I don't think anyone questions that time is worth something in such circumstances, all professionals of any type tend to demand high wages for their efforts.

To assume that you would have made $50-100/hour designing such a controller is a bit silly, especially in today's marketplace. Granted in the end your R&D will be much cheaper than if a company just outsourced it, but that's namely because there's only 2 people involved, without a limited time frame.

Your design would be considered the "top end" of the spectrum of motor controllers (considering it's voltage/amperage rating) and would be something stuck into a 250kw race car more so than a daily EV from what I've been able to reason out.

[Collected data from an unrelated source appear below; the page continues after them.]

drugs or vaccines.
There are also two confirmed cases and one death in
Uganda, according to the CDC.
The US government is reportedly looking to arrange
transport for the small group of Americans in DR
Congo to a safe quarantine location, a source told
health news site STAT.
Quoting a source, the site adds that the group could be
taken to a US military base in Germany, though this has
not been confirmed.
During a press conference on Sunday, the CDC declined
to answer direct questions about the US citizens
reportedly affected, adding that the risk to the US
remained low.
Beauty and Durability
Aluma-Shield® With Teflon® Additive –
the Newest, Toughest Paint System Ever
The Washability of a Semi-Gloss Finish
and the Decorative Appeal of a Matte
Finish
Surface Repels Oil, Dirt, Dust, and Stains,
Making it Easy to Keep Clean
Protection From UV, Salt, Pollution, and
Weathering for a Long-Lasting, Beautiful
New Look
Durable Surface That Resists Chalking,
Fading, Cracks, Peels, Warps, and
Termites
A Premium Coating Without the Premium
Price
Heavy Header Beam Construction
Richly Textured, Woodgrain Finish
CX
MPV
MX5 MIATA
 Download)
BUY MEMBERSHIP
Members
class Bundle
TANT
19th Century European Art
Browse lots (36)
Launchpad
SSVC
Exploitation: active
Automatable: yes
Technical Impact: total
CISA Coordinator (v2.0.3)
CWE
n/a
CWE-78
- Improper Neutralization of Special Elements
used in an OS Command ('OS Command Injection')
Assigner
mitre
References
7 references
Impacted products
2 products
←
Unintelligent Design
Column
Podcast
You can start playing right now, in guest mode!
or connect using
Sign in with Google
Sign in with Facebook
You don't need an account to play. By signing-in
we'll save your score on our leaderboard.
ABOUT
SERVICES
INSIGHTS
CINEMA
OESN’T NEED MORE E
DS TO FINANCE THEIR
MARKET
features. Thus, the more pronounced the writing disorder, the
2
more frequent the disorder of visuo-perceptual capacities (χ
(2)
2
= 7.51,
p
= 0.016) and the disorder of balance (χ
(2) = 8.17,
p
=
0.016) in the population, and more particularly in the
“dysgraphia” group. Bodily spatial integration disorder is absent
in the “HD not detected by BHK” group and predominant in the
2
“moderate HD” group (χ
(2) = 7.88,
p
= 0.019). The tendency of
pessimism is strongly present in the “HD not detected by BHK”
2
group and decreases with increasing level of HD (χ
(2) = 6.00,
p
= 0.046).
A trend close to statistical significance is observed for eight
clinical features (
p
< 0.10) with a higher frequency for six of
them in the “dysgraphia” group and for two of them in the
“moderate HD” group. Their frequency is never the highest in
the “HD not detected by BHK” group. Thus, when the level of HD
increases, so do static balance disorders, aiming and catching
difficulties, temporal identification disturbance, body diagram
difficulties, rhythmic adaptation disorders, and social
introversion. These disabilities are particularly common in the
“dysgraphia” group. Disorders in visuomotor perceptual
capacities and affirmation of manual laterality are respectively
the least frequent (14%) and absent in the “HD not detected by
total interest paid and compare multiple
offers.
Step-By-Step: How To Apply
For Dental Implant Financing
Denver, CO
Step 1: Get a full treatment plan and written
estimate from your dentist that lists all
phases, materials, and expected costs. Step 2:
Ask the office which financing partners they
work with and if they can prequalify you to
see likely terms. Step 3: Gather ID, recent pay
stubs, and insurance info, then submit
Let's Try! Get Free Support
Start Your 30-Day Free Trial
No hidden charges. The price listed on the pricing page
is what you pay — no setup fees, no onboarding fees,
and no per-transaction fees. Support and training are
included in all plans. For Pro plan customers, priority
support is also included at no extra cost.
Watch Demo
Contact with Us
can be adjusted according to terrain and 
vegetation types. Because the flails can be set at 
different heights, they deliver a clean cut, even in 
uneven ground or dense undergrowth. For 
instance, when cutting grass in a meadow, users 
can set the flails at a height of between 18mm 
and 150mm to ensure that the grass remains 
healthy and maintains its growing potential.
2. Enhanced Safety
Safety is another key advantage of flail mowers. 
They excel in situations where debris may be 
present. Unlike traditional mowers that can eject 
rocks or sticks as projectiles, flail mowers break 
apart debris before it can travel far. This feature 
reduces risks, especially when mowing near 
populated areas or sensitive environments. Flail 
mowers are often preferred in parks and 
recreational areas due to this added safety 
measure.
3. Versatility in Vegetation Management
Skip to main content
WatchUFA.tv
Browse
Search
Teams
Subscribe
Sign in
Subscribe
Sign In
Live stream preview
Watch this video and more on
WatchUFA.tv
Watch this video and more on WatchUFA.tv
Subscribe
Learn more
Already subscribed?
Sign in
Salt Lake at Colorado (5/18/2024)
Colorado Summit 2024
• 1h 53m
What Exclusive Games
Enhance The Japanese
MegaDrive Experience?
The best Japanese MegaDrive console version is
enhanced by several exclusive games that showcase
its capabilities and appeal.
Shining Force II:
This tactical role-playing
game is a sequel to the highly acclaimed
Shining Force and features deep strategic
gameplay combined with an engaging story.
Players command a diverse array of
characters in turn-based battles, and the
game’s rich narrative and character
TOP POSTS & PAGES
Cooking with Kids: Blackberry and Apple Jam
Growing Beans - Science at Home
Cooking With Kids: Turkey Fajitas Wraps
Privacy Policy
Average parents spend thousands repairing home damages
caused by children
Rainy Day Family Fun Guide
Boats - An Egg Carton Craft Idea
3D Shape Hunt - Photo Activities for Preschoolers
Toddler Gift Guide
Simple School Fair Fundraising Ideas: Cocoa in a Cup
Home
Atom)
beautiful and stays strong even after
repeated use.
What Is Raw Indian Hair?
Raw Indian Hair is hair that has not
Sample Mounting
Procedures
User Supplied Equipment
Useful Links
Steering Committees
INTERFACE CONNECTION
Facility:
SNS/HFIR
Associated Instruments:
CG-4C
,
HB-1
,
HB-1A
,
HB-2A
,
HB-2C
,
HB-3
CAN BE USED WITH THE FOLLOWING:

The problem I'm encountering seeing DC PWM controllers over $1000 is that AC motor controllers like 96v 300a Zapis etc...are the same price.

3 phase AC design is a few orders of magnitude more complicated (from schematics I've seen), yet there are reliable controllers with regen out there for less than the lowest line Zillas.

I think Kelly's prices are more on track, the problem is reliability I suppose with some older models being overrated. 

I actually think some of kelly's prices are too much... go figure. In my application, and certainly in most production/lightweight EVs, over 120v and 400a is probably not going to be necessary for DC.

Such an expensive, unbreakable, IGBT controller would be for sports cars (though even they would use AC motors). I think a $2000, 400v x 600amp 3 phase AC controller would be a better controller build option for sales volume. Such a controller would probably be leased out to a lot of major car companies to save R&D.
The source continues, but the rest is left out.